The privileges and immunities, granted to the Cistercian order in general, were very abundant; and those, to the Abbey of Furness were proportioned to its vast endowments. The abbot, it has been mentioned, held his secular court in the neighbouring castle of Dalton, where he presided with the power of administering not only justice but injustice, since the lives and property of the villain tenants of the lordship of Furness were consigned by a grant of King Stephen to the disposal of my lord abbot! The monks also could be arraigned, for whatever crime, only by him. "The military establishment of Furness likewise depended on the abbot. Every mesne lord and free homager, as well as the customary tenants, took an oath of fealty to the abbot, to be true to him against all men, excepting the king. Every mesne lord obeyed the summons of the abbot, or his steward, in raising his quota of armed men, and every tenant of a whole tenement furnished a man and horse of war for guarding the coast, for the border-service, or any expedition against the common enemy of the king and kingdom. The habiliments of war were a steel coat, or coat of mail, a falce, or falchion, a jack, the bow, the bill, the cross-bow and spear. The Furness legion consisted of four divisions:—one of bowmen horsed and harnessed; bylmen horsed and harnessed; bowmen without horse and harness; bylmen without horse and harness[5]."
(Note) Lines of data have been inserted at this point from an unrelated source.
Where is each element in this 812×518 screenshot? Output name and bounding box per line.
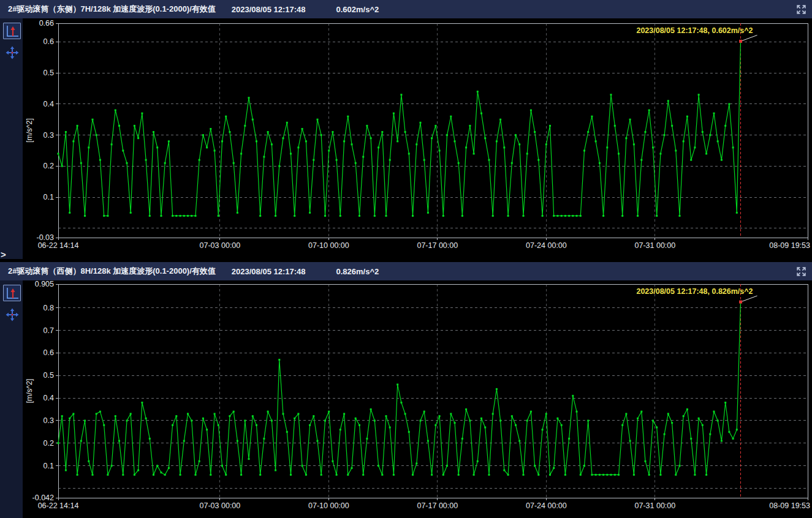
- svg-text:0.3: 0.3: [44, 131, 54, 140]
- svg-text:07-24 00:00: 07-24 00:00: [526, 501, 567, 510]
- svg-text:07-17 00:00: 07-17 00:00: [417, 241, 458, 250]
- svg-text:[m/s^2]: [m/s^2]: [25, 118, 34, 143]
- panel-title: 2#驱动滚筒（东侧）7H/128k 加速度波形(0.1-2000)/有效值: [8, 4, 216, 15]
- expand-icon[interactable]: [794, 2, 808, 16]
- panel-title: 2#驱动滚筒（西侧）8H/128k 加速度波形(0.1-2000)/有效值: [8, 266, 216, 277]
- chart-area-west: 06-22 14:1407-03 00:0007-10 00:0007-17 0…: [0, 280, 812, 518]
- svg-text:07-10 00:00: 07-10 00:00: [308, 501, 349, 510]
- svg-text:-0.03: -0.03: [37, 233, 55, 242]
- chart-panel-east: 2#驱动滚筒（东侧）7H/128k 加速度波形(0.1-2000)/有效值 20…: [0, 0, 812, 259]
- svg-text:0.1: 0.1: [44, 193, 54, 201]
- vibration-monitor-page: 2#驱动滚筒（东侧）7H/128k 加速度波形(0.1-2000)/有效值 20…: [0, 0, 812, 518]
- svg-text:0.6: 0.6: [44, 37, 54, 46]
- svg-text:0.8: 0.8: [44, 304, 54, 312]
- svg-text:2023/08/05 12:17:48, 0.826m/s^: 2023/08/05 12:17:48, 0.826m/s^2: [636, 287, 753, 296]
- svg-text:0.1: 0.1: [44, 462, 54, 470]
- svg-text:07-03 00:00: 07-03 00:00: [200, 501, 241, 510]
- svg-text:0.2: 0.2: [44, 439, 54, 448]
- svg-text:07-03 00:00: 07-03 00:00: [200, 241, 241, 250]
- svg-text:2023/08/05 12:17:48, 0.602m/s^: 2023/08/05 12:17:48, 0.602m/s^2: [636, 26, 753, 35]
- svg-text:0.3: 0.3: [44, 416, 54, 425]
- svg-text:0.4: 0.4: [44, 394, 54, 402]
- expand-icon[interactable]: [794, 265, 808, 278]
- panel-timestamp: 2023/08/05 12:17:48: [232, 267, 306, 276]
- svg-text:0.2: 0.2: [44, 162, 54, 170]
- svg-text:07-17 00:00: 07-17 00:00: [417, 501, 458, 510]
- svg-text:0.5: 0.5: [44, 69, 54, 77]
- svg-text:0.6: 0.6: [44, 348, 54, 357]
- svg-text:06-22 14:14: 06-22 14:14: [38, 241, 79, 250]
- panel-current-value: 0.602m/s^2: [336, 5, 379, 14]
- svg-text:08-09 19:53: 08-09 19:53: [769, 501, 810, 510]
- svg-text:07-31 00:00: 07-31 00:00: [635, 241, 676, 250]
- panel-titlebar: 2#驱动滚筒（西侧）8H/128k 加速度波形(0.1-2000)/有效值 20…: [0, 262, 812, 280]
- svg-text:0.905: 0.905: [35, 280, 54, 288]
- chart-area-east: 06-22 14:1407-03 00:0007-10 00:0007-17 0…: [0, 18, 812, 259]
- svg-text:[m/s^2]: [m/s^2]: [25, 379, 34, 404]
- svg-text:08-09 19:53: 08-09 19:53: [769, 241, 810, 250]
- waveform-plot-west[interactable]: 06-22 14:1407-03 00:0007-10 00:0007-17 0…: [0, 280, 812, 518]
- svg-text:0.66: 0.66: [39, 19, 54, 28]
- panel-timestamp: 2023/08/05 12:17:48: [232, 5, 306, 14]
- svg-text:07-24 00:00: 07-24 00:00: [526, 241, 567, 250]
- svg-text:0.5: 0.5: [44, 371, 54, 380]
- svg-text:07-10 00:00: 07-10 00:00: [308, 241, 349, 250]
- waveform-plot-east[interactable]: 06-22 14:1407-03 00:0007-10 00:0007-17 0…: [0, 18, 812, 259]
- svg-text:07-31 00:00: 07-31 00:00: [635, 501, 676, 510]
- svg-text:0.4: 0.4: [44, 100, 54, 108]
- svg-text:06-22 14:14: 06-22 14:14: [38, 501, 79, 510]
- panel-titlebar: 2#驱动滚筒（东侧）7H/128k 加速度波形(0.1-2000)/有效值 20…: [0, 0, 812, 18]
- chart-panel-west: 2#驱动滚筒（西侧）8H/128k 加速度波形(0.1-2000)/有效值 20…: [0, 262, 812, 518]
- svg-text:0.7: 0.7: [44, 326, 54, 335]
- collapse-chevron[interactable]: >: [1, 250, 6, 259]
- svg-text:-0.042: -0.042: [32, 494, 54, 502]
- panel-current-value: 0.826m/s^2: [336, 267, 379, 276]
The deep forests, that once surrounded the Abbey, and overspread all Furness, contributed with its insulated situation, on a neck of land running out into the sea, to secure it from the depredations of the Scots, who were continually committing hostilities on the borders. On a summit over the Abbey are the remains of a beacon, or watch-tower, raised by the society for their further security. It commands extensive views over Low Furness and the bay of the sea immediately beneath; looking forward to the town and castle of Lancaster, appearing faintly on the opposite coast; on the south, to the isles of Wanley, Foulney, and their numerous islets, on one of which stands Peel-castle; and, on the north, to the mountains of High Furness and Coniston, rising in grand amphitheatre round this inlet of the Irish Channel. Description can scarcely suggest the full magnificence of such a prospect, to which the monks, emerging from their concealed cells below, occasionally resorted to sooth the asperities, which the severe discipline of superstition inflicted on the temper; or, freed from the observance of jealous eyes, to indulge, perhaps, the sigh of regret, which a consideration of the world they had renounced, thus gloriously given back to their sight, would sometimes awaken.
From Hawcoat, a few miles to the west of Furness, the view is still more extensive, whence, in a clear day, the whole length of the Isle of Man may be seen, with part of Anglesey and the mountains of Caernarvon, Merionethshire, Denbighshire and Flintshire, shadowing the opposite horizon of the channel.